For a crucial question in the movie, the one which catapults Jamal into the realm of the big bucks involves a question about cricket. Right off the bat (pun intended), this is a mistake. Why would a question about cricket, and cricket statistics at that, be placed in such a crucial moneyed category of the quiz? Especially when that quiz is taking place in India, home to obsessive statisticians and numerologists, trained for years by the brutal alphabet soup of school exams like the ICSE, CBSE, NTSE, ISC, IIT-JEE, AFMC, and all of the rest, to be the world's best crammers and memorizers?
But that's not the worst part. The true indicator that the film-makers thought so poorly of Indian fans and their cricketing knowledge is that the question asked is (no, not how many centuries Don Bradman made - that's printed on each Indian child's janampatri), wait for it, "Who made the most centuries in first-class cricket?" I was watching this movie at a large suburban movieplex, and I'm afraid my loud guffaws and chortles at this point might have made me a bit unpopular.
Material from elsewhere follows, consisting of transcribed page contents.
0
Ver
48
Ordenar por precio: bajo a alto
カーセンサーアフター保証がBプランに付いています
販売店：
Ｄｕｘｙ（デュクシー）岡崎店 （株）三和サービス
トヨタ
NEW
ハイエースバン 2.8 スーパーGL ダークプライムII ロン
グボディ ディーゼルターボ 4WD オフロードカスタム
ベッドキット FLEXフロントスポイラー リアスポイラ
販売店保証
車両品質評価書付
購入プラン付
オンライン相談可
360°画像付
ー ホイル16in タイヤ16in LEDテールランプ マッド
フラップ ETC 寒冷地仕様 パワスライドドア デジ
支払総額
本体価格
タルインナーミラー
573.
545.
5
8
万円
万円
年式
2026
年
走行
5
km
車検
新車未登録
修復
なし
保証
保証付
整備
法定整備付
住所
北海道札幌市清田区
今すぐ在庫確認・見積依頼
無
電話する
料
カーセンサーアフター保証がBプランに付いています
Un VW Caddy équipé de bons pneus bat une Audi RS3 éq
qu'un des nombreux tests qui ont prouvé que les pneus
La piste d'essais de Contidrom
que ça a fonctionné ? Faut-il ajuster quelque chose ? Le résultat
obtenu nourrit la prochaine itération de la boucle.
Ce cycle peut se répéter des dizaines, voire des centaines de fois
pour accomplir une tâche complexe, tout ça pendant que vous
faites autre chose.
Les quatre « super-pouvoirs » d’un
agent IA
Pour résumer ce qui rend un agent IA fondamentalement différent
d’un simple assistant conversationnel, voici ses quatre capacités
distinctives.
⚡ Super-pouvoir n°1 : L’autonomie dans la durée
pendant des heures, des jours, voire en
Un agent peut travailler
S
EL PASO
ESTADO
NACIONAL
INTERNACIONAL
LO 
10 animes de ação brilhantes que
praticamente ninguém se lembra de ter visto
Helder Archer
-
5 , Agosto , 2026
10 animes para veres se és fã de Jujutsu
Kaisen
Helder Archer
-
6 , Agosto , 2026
It certainly earned me a dig in the ribs from my wife.
Oh, sure, I'll acknowledge the film-makers were clever enough to make this question one that Jamal struggles with. See, they seem to be saying, this is one question that every Indian would know, and that precisely is the question that our Slumdog seems to be ignorant about. Doesn't this show his disconnection from the mainstream? Yes, but what the heck is it doing as the 10-lakh rupee question? In the pantheon of cricket statistics questions, this one is not even a minor deity. Rather than the police torturing Jamal, they should have hauled the show's question-devisers off to the brig for a well-deserved thrashing.